Dinh, Vu; Bilge, Arman; Matsen, Erick

Talk given at Evolution 2016 in the SSB Spotlight: Next generation phylogenetic inference 1.

Evolutionary tree inference, or phylogenetics, is an essential tool for understanding biological systems from deep-time divergences to recent viral transmission. The Bayesian paradigm is now commonly used in phylogenetics to describe support for estimated phylogenies or to test hypotheses that can be expressed in phylogenetic terms. However, current Bayesian phylogenetic inference algorithms are limited to about 1,000 sequences, which is much fewer than are available via modern sequencing technology.
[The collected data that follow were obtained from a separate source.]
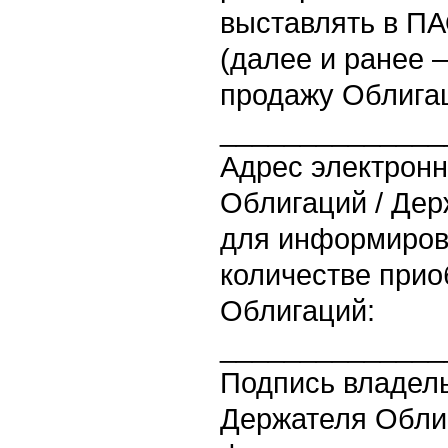
выставлять в П
(далее и ранее –
продажу Облига
______________
Адрес электронн
Облигаций / Дер
для информиров
количестве при
Облигаций:
______________
Подпись владель
Держателя Облиг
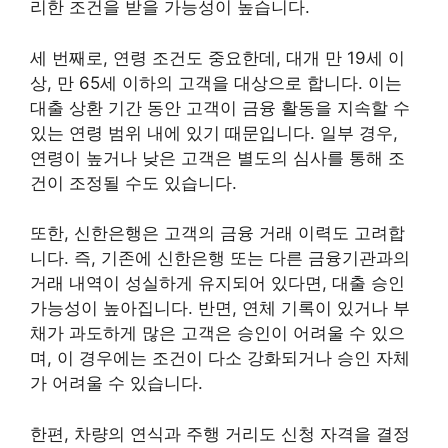
리한 조건을 받을 가능성이 높습니다.
세 번째로, 연령 조건도 중요한데, 대개 만 19세 이
상, 만 65세 이하의 고객을 대상으로 합니다. 이는
대출 상환 기간 동안 고객이 금융 활동을 지속할 수
있는 연령 범위 내에 있기 때문입니다. 일부 경우,
연령이 높거나 낮은 고객은 별도의 심사를 통해 조
건이 조정될 수도 있습니다.
또한, 신한은행은 고객의 금융 거래 이력도 고려합
니다. 즉, 기존에 신한은행 또는 다른 금융기관과의
거래 내역이 성실하게 유지되어 있다면, 대출 승인
가능성이 높아집니다. 반면, 연체 기록이 있거나 부
채가 과도하게 많은 고객은 승인이 어려울 수 있으
며, 이 경우에는 조건이 다소 강화되거나 승인 자체
가 어려울 수 있습니다.
한편, 차량의 연식과 주행 거리도 신청 자격을 결정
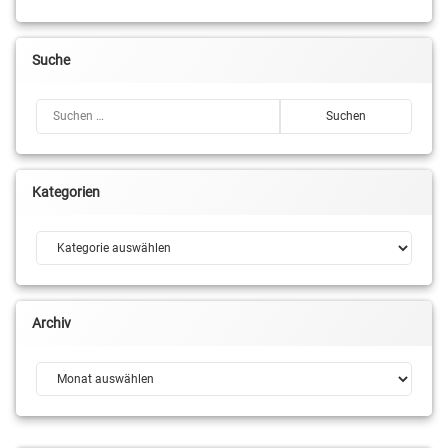
Suche
Suchen nach:
Kategorien
Kategorien
Archiv
Archiv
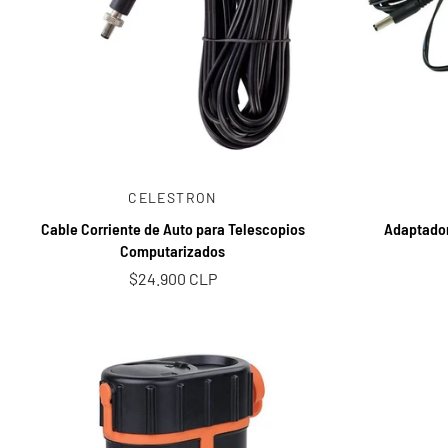
Añadir al carrito
CELESTRON
Cable Corriente de Auto para Telescopios
Adaptador
Computarizados
$24.900 CLP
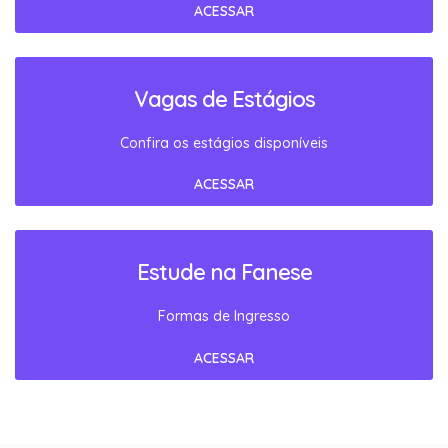
ACESSAR
Vagas de Estágios
Confira os estágios disponíveis
ACESSAR
Estude na Fanese
Formas de Ingresso
ACESSAR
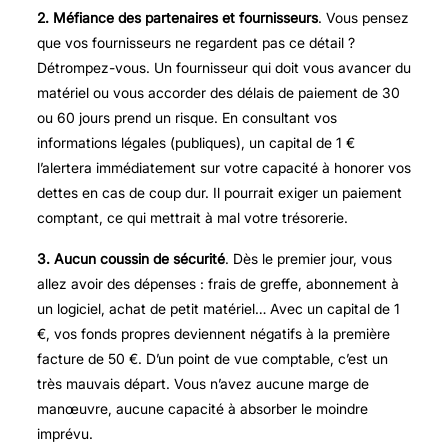
2. Méfiance des partenaires et fournisseurs
. Vous pensez
que vos fournisseurs ne regardent pas ce détail ?
Détrompez-vous. Un fournisseur qui doit vous avancer du
matériel ou vous accorder des délais de paiement de 30
ou 60 jours prend un risque. En consultant vos
informations légales (publiques), un capital de 1 €
l’alertera immédiatement sur votre capacité à honorer vos
dettes en cas de coup dur. Il pourrait exiger un paiement
comptant, ce qui mettrait à mal votre trésorerie.
3. Aucun coussin de sécurité
. Dès le premier jour, vous
allez avoir des dépenses : frais de greffe, abonnement à
un logiciel, achat de petit matériel… Avec un capital de 1
€, vos fonds propres deviennent négatifs à la première
facture de 50 €. D’un point de vue comptable, c’est un
très mauvais départ. Vous n’avez aucune marge de
manœuvre, aucune capacité à absorber le moindre
imprévu.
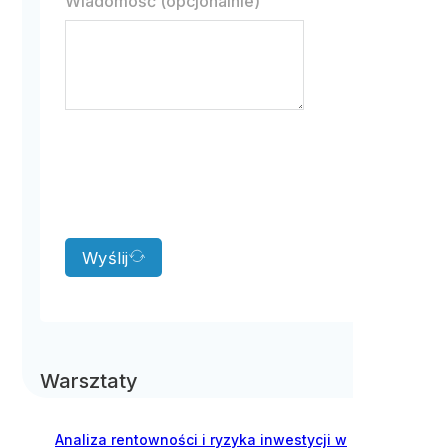
Wiadomość (opcjonalnie)
Wyślij
Warsztaty
Analiza rentowności i ryzyka inwestycji w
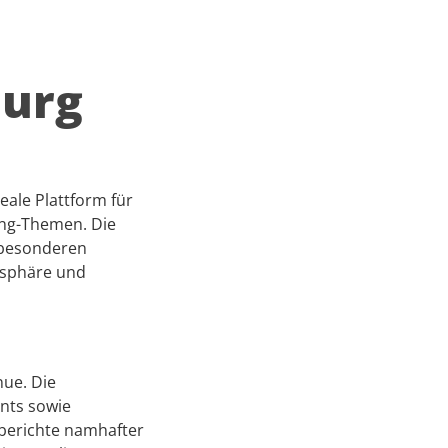
burg
ale Plattform für
ing-Themen. Die
 besonderen
osphäre und
ue. Die
ents sowie
berichte namhafter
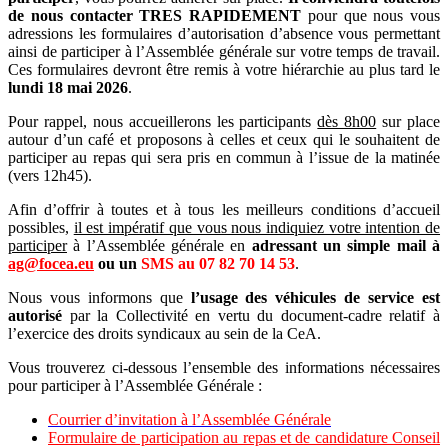
de nous contacter TRES RAPIDEMENT
pour que nous vous
adressions les formulaires d’autorisation d’absence vous permettant
ainsi de participer à l’Assemblée générale sur votre temps de travail.
Ces formulaires devront être remis à votre hiérarchie au plus tard le
lundi 18 mai 2026
.
Pour rappel, nous accueillerons les participants
dès 8h00
sur place
autour d’un café et proposons à celles et ceux qui le souhaitent de
participer au repas qui sera pris en commun à l’issue de la matinée
(vers 12h45).
Afin d’offrir à toutes et à tous les meilleurs conditions d’accueil
possibles,
il est impératif que vous nous indiquiez votre intention de
participer
à l’Assemblée générale en
adressant un simple mail à
ag@focea.eu
ou un
SMS au 07 82 70 14 53
.
Nous vous informons que
l’usage des véhicules de service est
autorisé
par la Collectivité en vertu du document-cadre relatif à
l’exercice des droits syndicaux au sein de la CeA.
Vous trouverez ci-dessous l’ensemble des informations nécessaires
pour participer à l’Assemblée Générale :
Courrier d’invitation à l’Assemblée Générale
Formulaire de participation au repas et de candidature Conseil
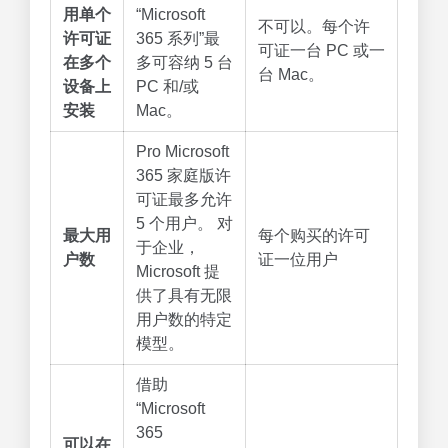
用单个
“Microsoft
不可以。每个许
许可证
365 系列”最
可证一台 PC 或一
在多个
多可容纳 5 台
台 Mac。
设备上
PC 和/或
安装
Mac。
Pro Microsoft
365 家庭版许
可证最多允许
5 个用户。 对
最大用
每个购买的许可
于企业，
户数
证一位用户
Microsoft 提
供了具有无限
用户数的特定
模型。
借助
“Microsoft
365
可以在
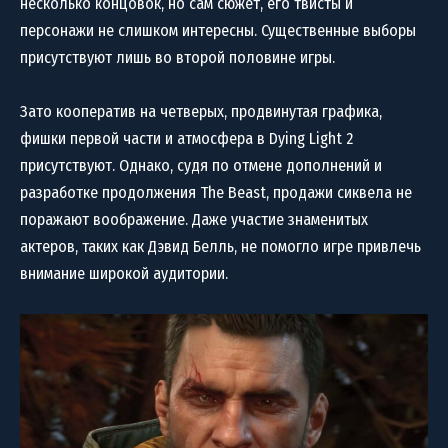
несколько концовок, но сам сюжет, его твисты и
персонажи не слишком интересны. Существенные выборы
присутствуют лишь во второй половине игры.
Зато кооператив на четверых, продвинутая графика,
фишки первой части и атмосфера в Dying Light 2
присутствуют. Однако, судя по отмене дополнений и
разработке продолжения The Beast, продажи сиквела не
поражают воображение. Даже участие знаменитых
актеров, таких как Дэвид Белль, не помогло игре привлечь
внимание широкой аудитории.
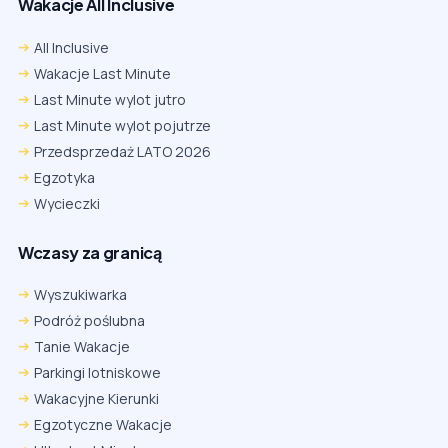
Wakacje All Inclusive
All Inclusive
Wakacje Last Minute
Last Minute wylot jutro
Last Minute wylot pojutrze
Przedsprzedaż LATO 2026
Egzotyka
Wycieczki
Wczasy za granicą
Wyszukiwarka
Podróż poślubna
Tanie Wakacje
Parkingi lotniskowe
Wakacyjne Kierunki
Egzotyczne Wakacje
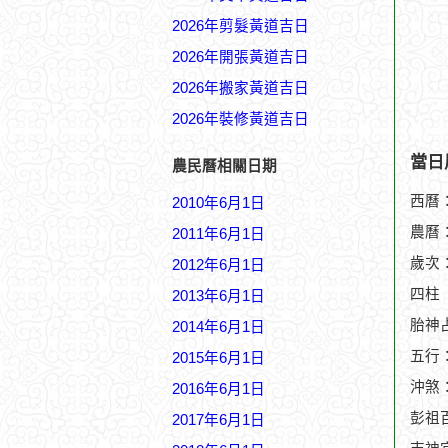
2026年剪髮黃道吉日
2026年開張黃道吉日
2026年搬家黃道吉日
2026年裝修黃道吉日
當日
農民曆相關日期
西曆：
2010年6月1日
農曆：
2011年6月1日
歲次
2012年6月1日
四柱
2013年6月1日
胎神
2014年6月1日
五行
2015年6月1日
沖煞
2016年6月1日
彭祖
2017年6月1日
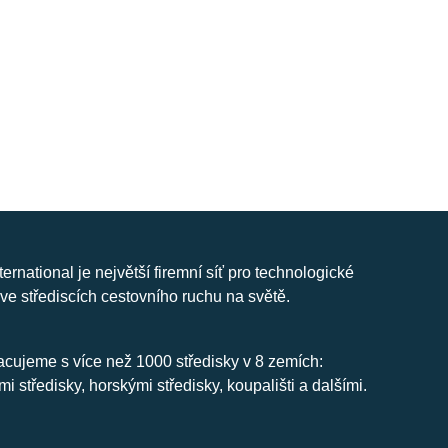
nternational je největší firemní síť pro technologické
ve střediscích cestovního ruchu na světě.
cujeme s více než 1000 středisky v 8 zemích:
mi středisky, horskými středisky, koupališti a dalšími.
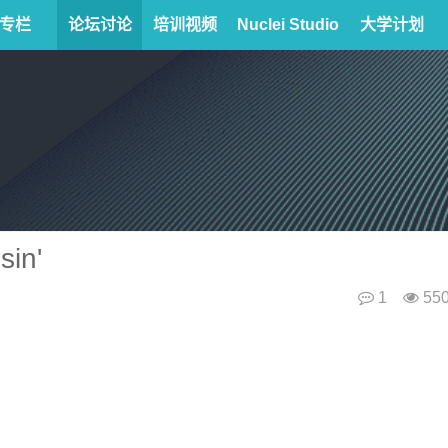
专栏
论坛讨论
培训视频
Nuclei Studio
大学计划
in'
1
55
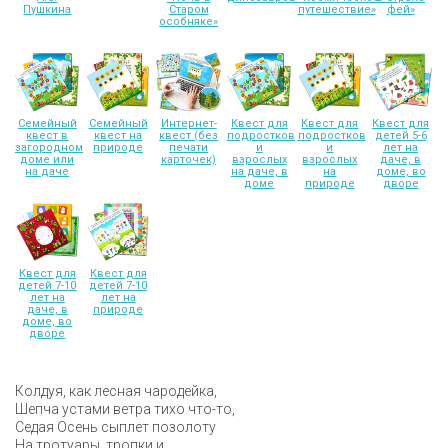
Пушкина
Старом
путешествие»
фей»
особняке»
Семейный
Семейный
Интернет-
Квест для
Квест для
Квест для
квест в
квест на
квест (без
подростков
подростков
детей 5-6
загородном
природе
печати
и
и
лет на
доме или
карточек)
взрослых
взрослых
даче, в
на даче
на даче, в
на
доме, во
доме
природе
дворе
Квест для
Квест для
детей 7-10
детей 7-10
лет на
лет на
даче, в
природе
доме, во
дворе
Колдуя, как лесная чародейка,
Шепча устами ветра тихо что-то,
Седая Осень сыплет позолоту
На тротуары, тропки и ...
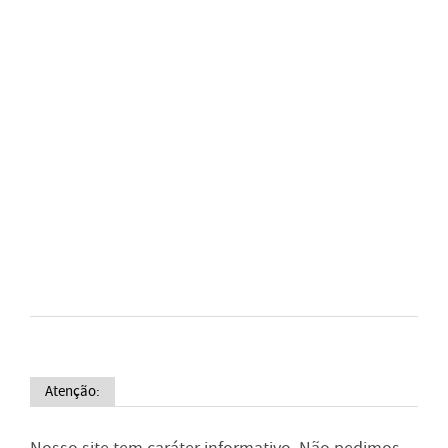
Atenção:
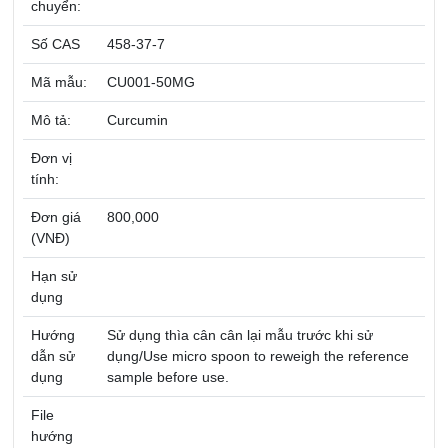
chuyển:
Số CAS
458-37-7
Mã mẫu:
CU001-50MG
Mô tả:
Curcumin
Đơn vị
tính:
Đơn giá
800,000
(VNĐ)
Hạn sử
dụng
Hướng
Sử dụng thìa cân cân lại mẫu trước khi sử
dẫn sử
dụng/Use micro spoon to reweigh the reference
dụng
sample before use.
File
hướng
Here we develop phylogenetic Hamiltonian Monte Carlo (HMC) as a new approach to enable phylogenetic inference on larger data sets. HMC is an existing computational statistical method that scales to large datasets by using Newton's laws of motions to efficiently explore various parameter values. However, because a phylogenetic tree parameter includes both its branch lengths and topology, we must go beyond the current implementations of HMC which cannot consider this special structure of trees. To do so, we develop a probabilistic version of the physics simulator within HMC, which can explore tree space. This algorithm generalizes previous algorithms by doing classical HMC on the branch lengths when considering a single topology, but making random choices between the tree topologies at the "intersection" between various trees. We show that our algorithm correctly explores the entire tree space and provide a proof-of-concept implementation in open-source software.